Secretary of State Colin Powell said today the US expects to hold talks with communist North Korea when the time is right and omitted to cite Washington's usual preconditions for a meeting.
Analysts say they expect next week's mission to the isolated North by a special envoy from the South's outgoing president, Kim Dae-jung, to be a forerunner to possible meetings involving Russia and China and eventually to result in talks between Pyongyang and Washington.
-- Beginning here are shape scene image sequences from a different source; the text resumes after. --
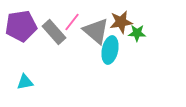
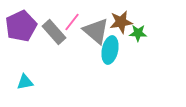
purple pentagon: rotated 16 degrees counterclockwise
green star: moved 1 px right
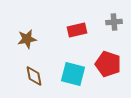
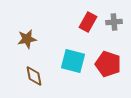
red rectangle: moved 11 px right, 8 px up; rotated 48 degrees counterclockwise
cyan square: moved 13 px up
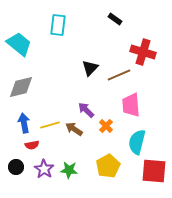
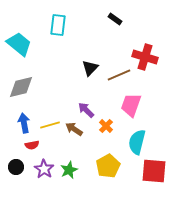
red cross: moved 2 px right, 5 px down
pink trapezoid: rotated 25 degrees clockwise
green star: rotated 30 degrees counterclockwise
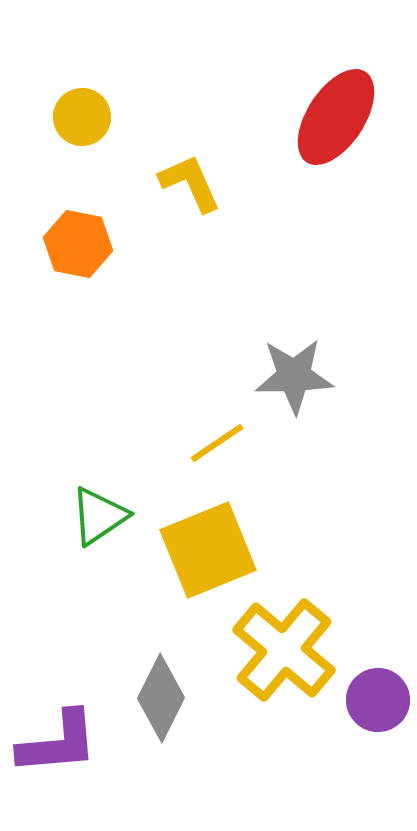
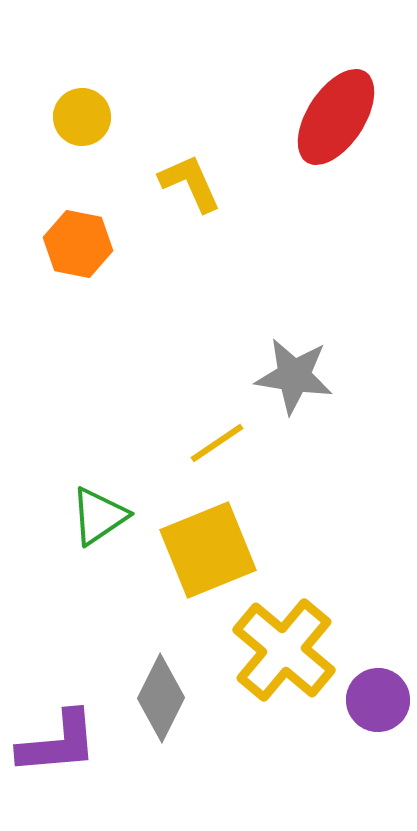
gray star: rotated 10 degrees clockwise
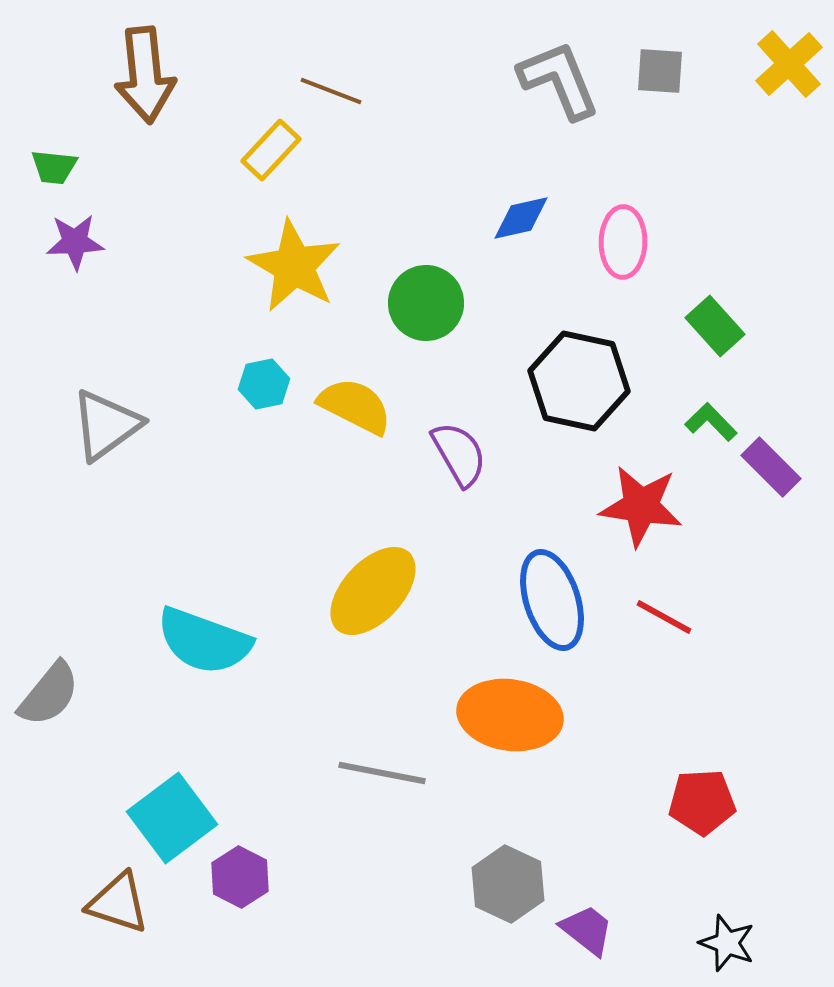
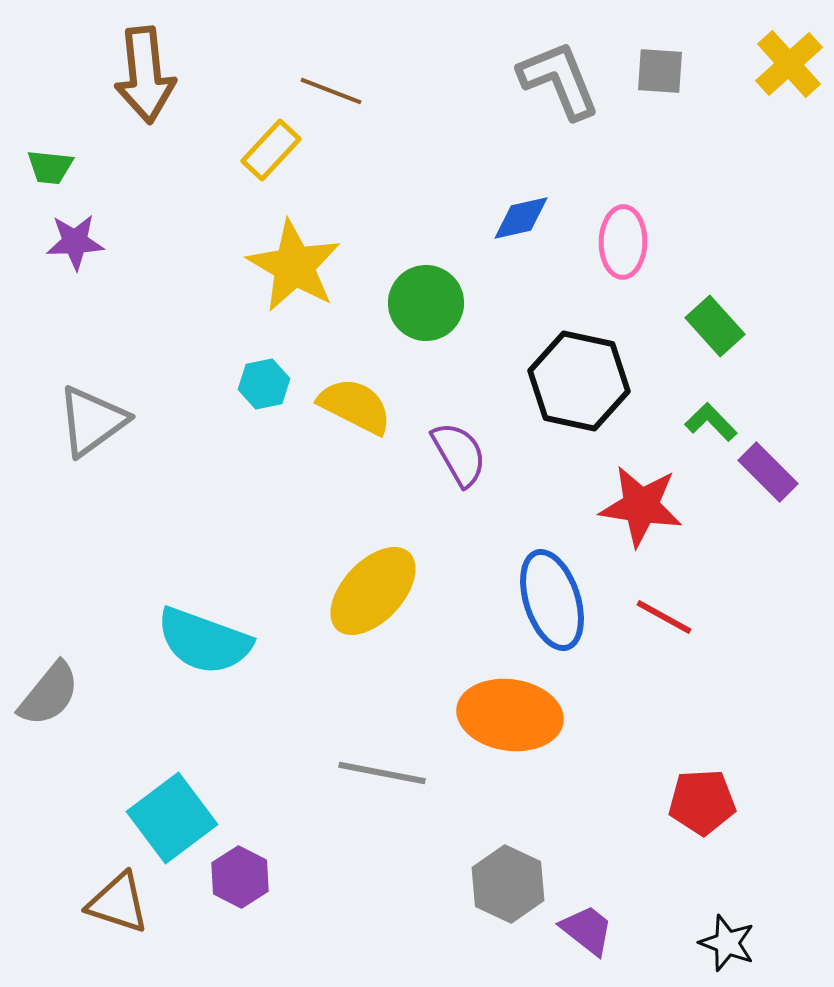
green trapezoid: moved 4 px left
gray triangle: moved 14 px left, 4 px up
purple rectangle: moved 3 px left, 5 px down
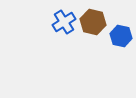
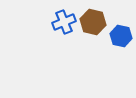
blue cross: rotated 10 degrees clockwise
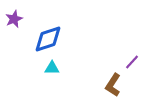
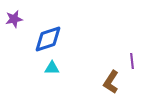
purple star: rotated 12 degrees clockwise
purple line: moved 1 px up; rotated 49 degrees counterclockwise
brown L-shape: moved 2 px left, 3 px up
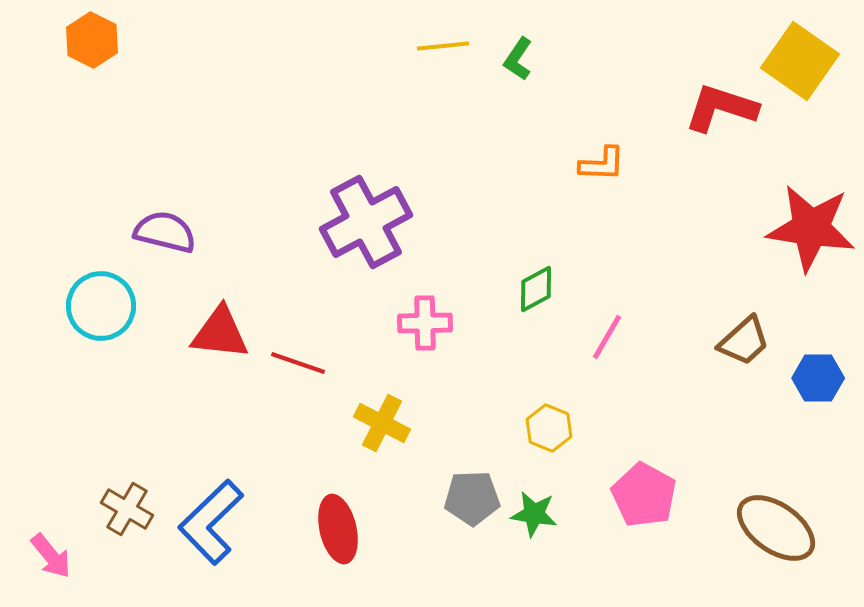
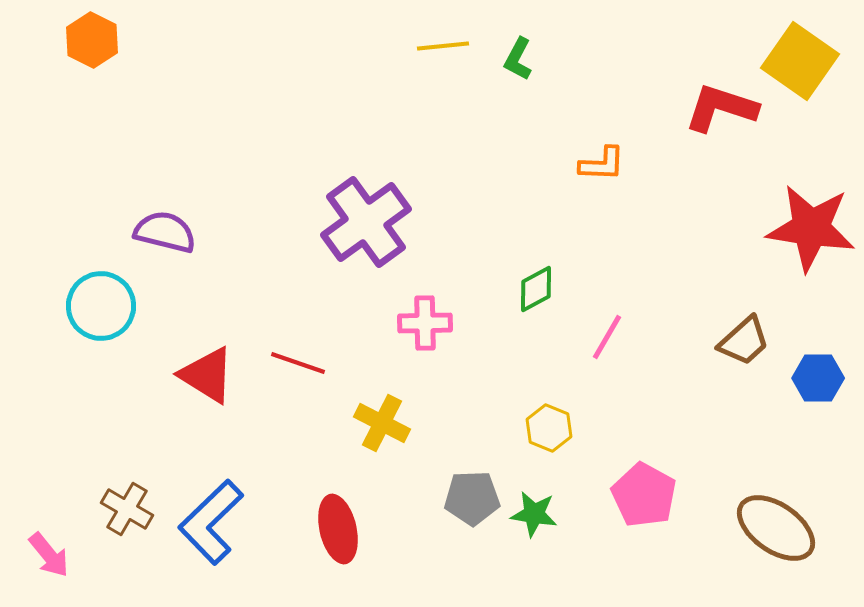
green L-shape: rotated 6 degrees counterclockwise
purple cross: rotated 8 degrees counterclockwise
red triangle: moved 13 px left, 42 px down; rotated 26 degrees clockwise
pink arrow: moved 2 px left, 1 px up
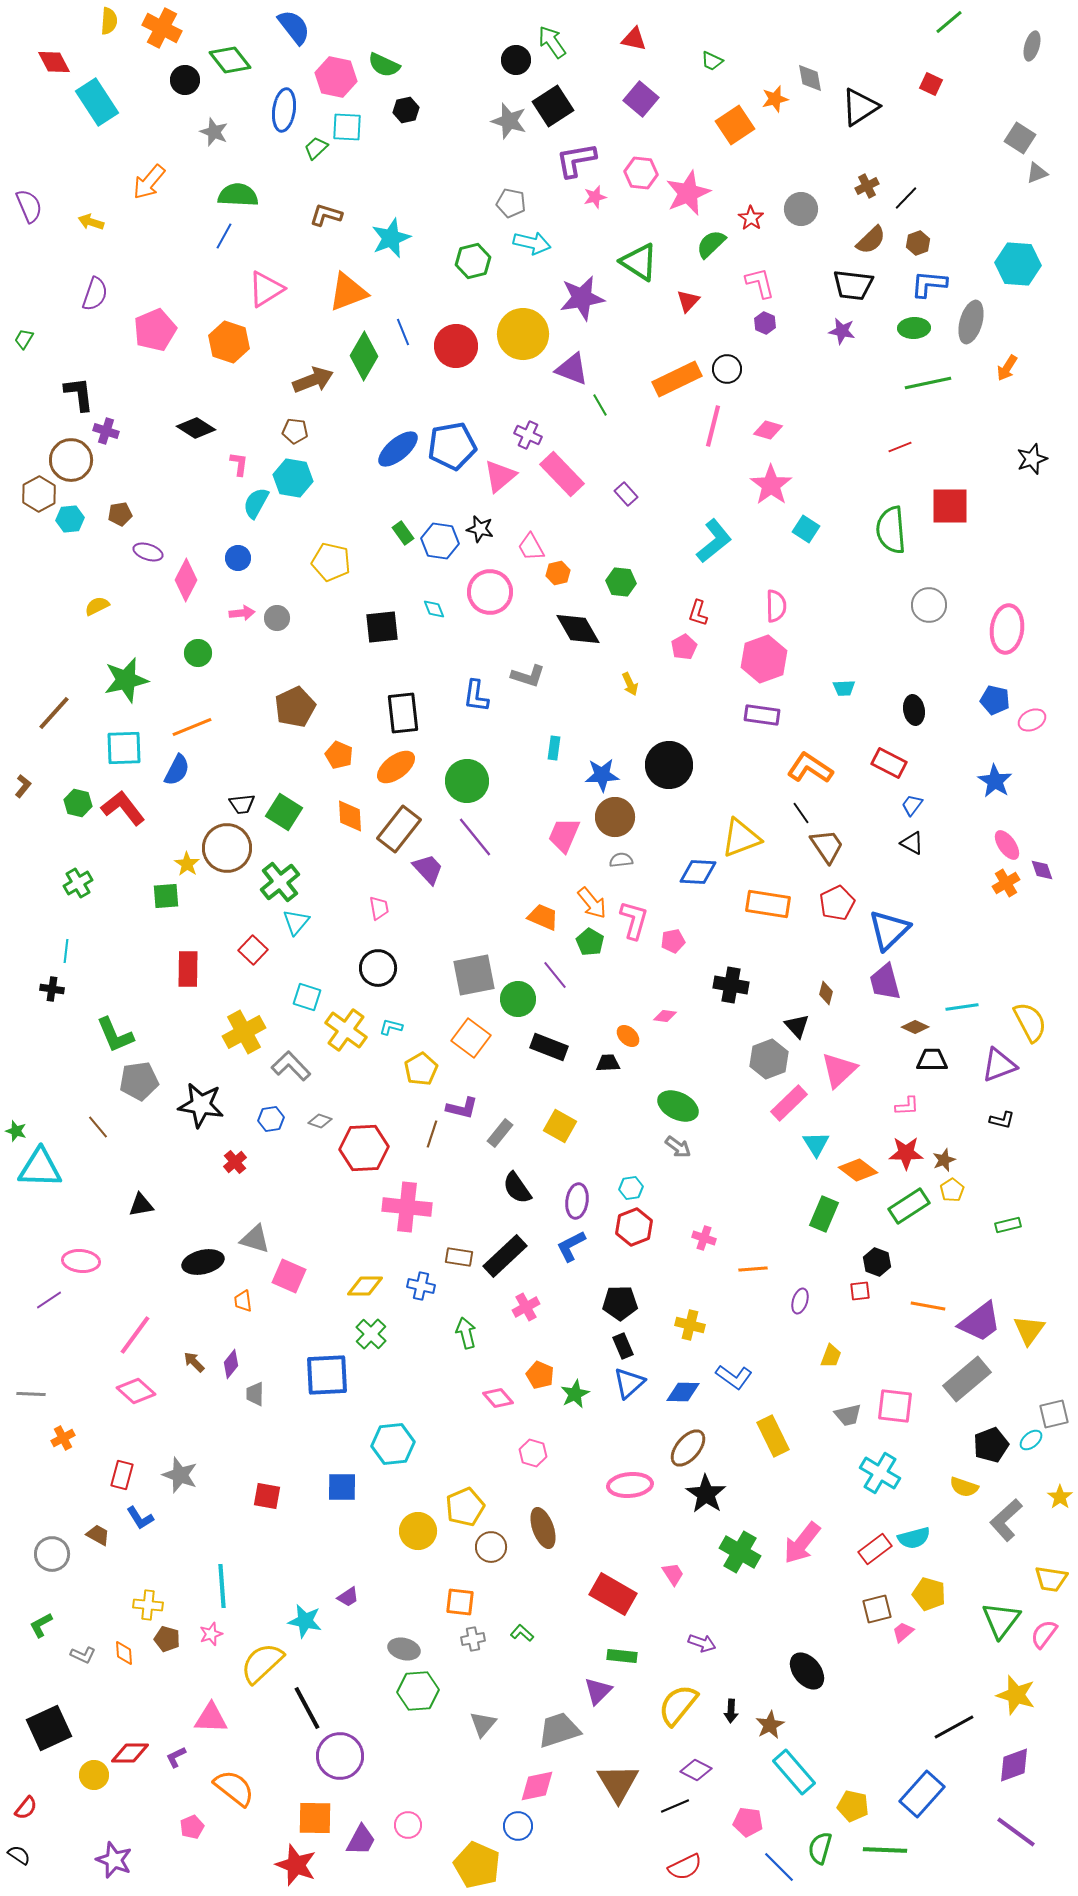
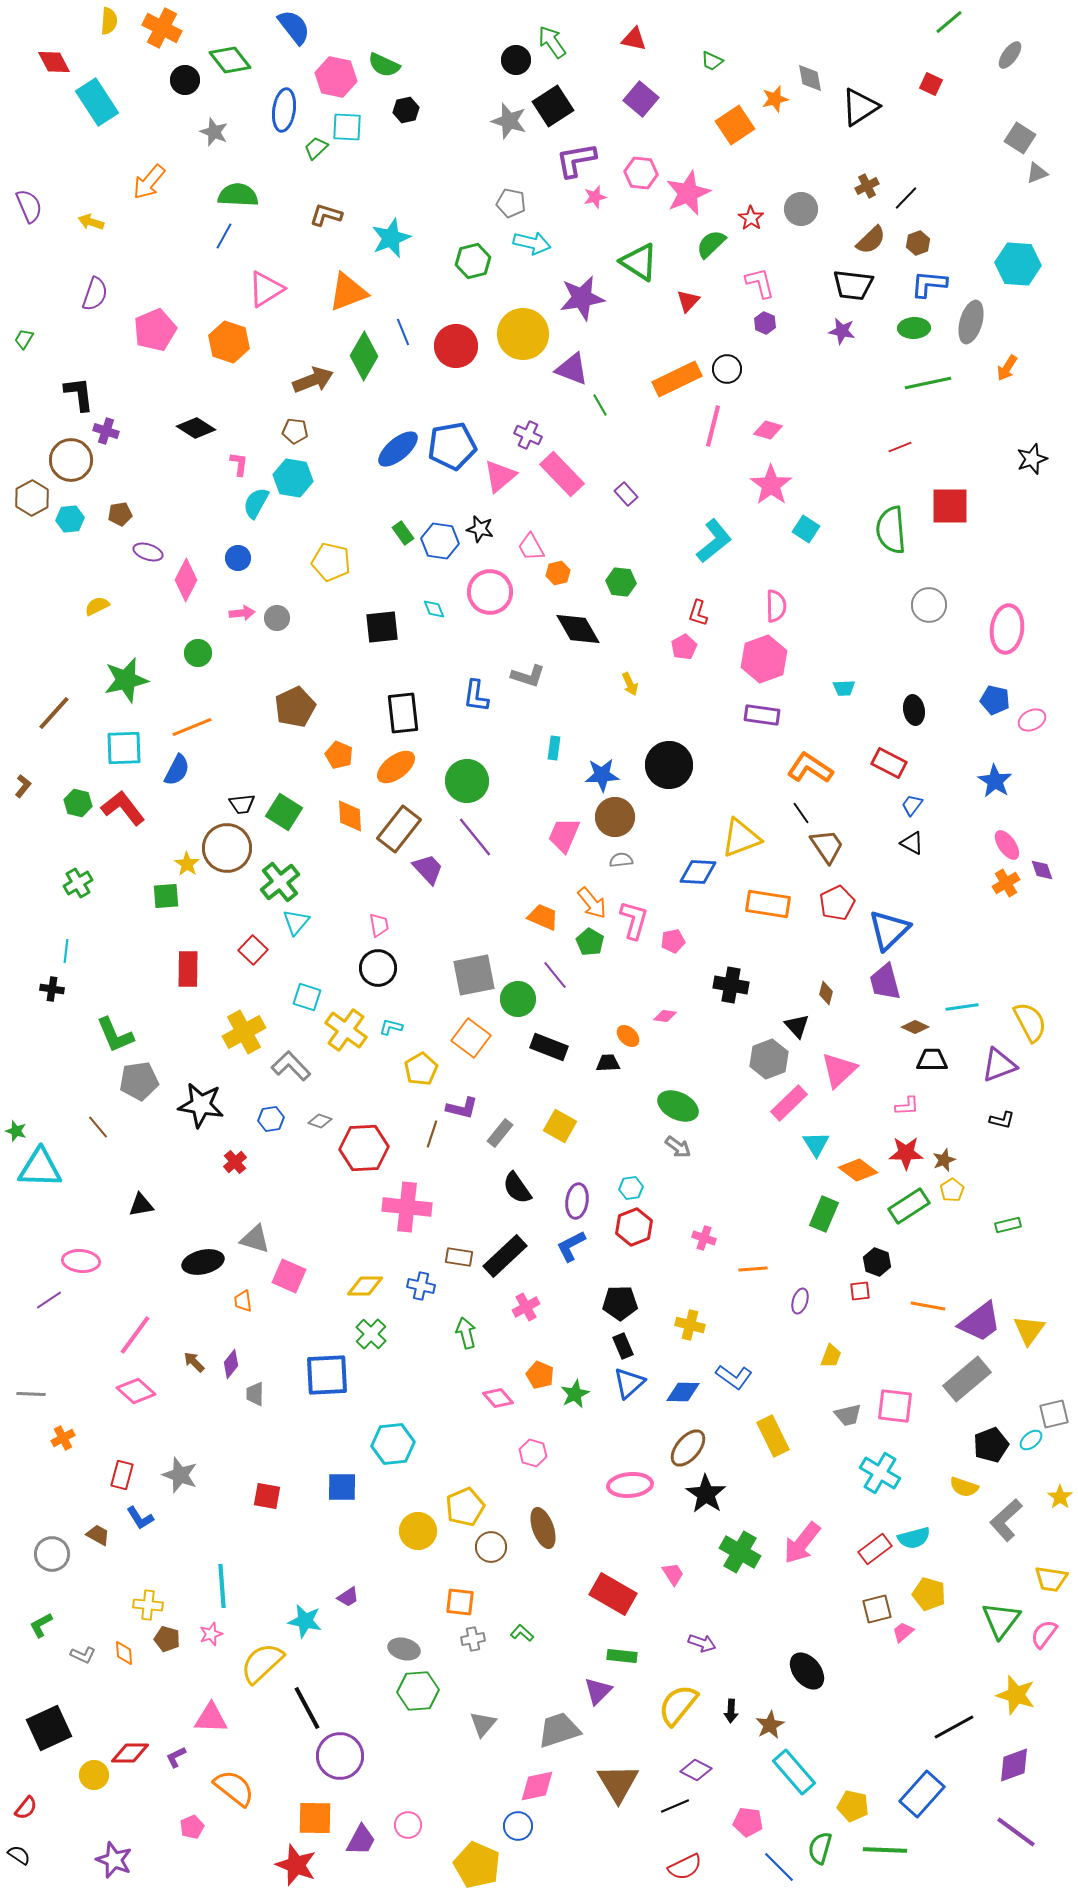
gray ellipse at (1032, 46): moved 22 px left, 9 px down; rotated 20 degrees clockwise
brown hexagon at (39, 494): moved 7 px left, 4 px down
pink trapezoid at (379, 908): moved 17 px down
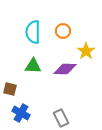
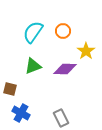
cyan semicircle: rotated 35 degrees clockwise
green triangle: rotated 24 degrees counterclockwise
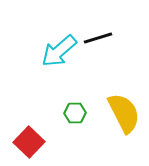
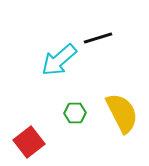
cyan arrow: moved 9 px down
yellow semicircle: moved 2 px left
red square: rotated 8 degrees clockwise
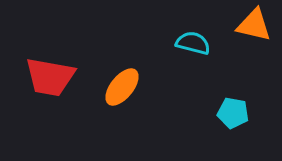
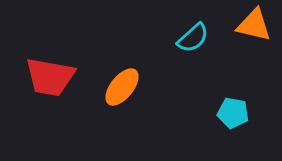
cyan semicircle: moved 5 px up; rotated 124 degrees clockwise
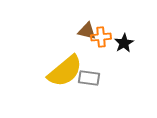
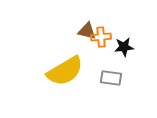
black star: moved 4 px down; rotated 24 degrees clockwise
yellow semicircle: rotated 9 degrees clockwise
gray rectangle: moved 22 px right
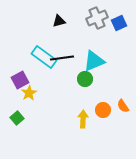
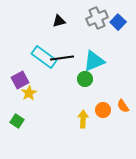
blue square: moved 1 px left, 1 px up; rotated 21 degrees counterclockwise
green square: moved 3 px down; rotated 16 degrees counterclockwise
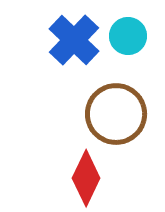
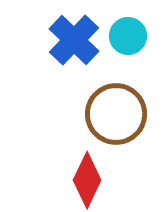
red diamond: moved 1 px right, 2 px down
"The president (George W. Bush) has indicated that we will talk at the appropriate time and in an appropriate manner. That will happen, I believe, eventually, and we will work out what the proper manner and form is," Mr Powell told reporters en route to the World Economic Forum in Davos, Switzerland.
Washington says it wants to talk only about how the North Koreans will dismantle a uranium enrichment plant and allow international inspectors to resume monitoring work at another nuclear complex.
Pyongyang says it wants to talk, but only to the US to back its demand Washington sign a non-aggression treaty. Washington has refused.
The crisis was sparked in October when the US said the North had admitted developing nuclear arms. Pyongyang later ejected UN nuclear inspectors, removed seals from a mothballed reactor and pulled out of the nuclear Non-Proliferation Treaty.
Mr Powell said recent diplomatic moves had produced "some progress."
"There are some things that are going on, no breakthroughs, but at the same time it's settled down a little bit," he said.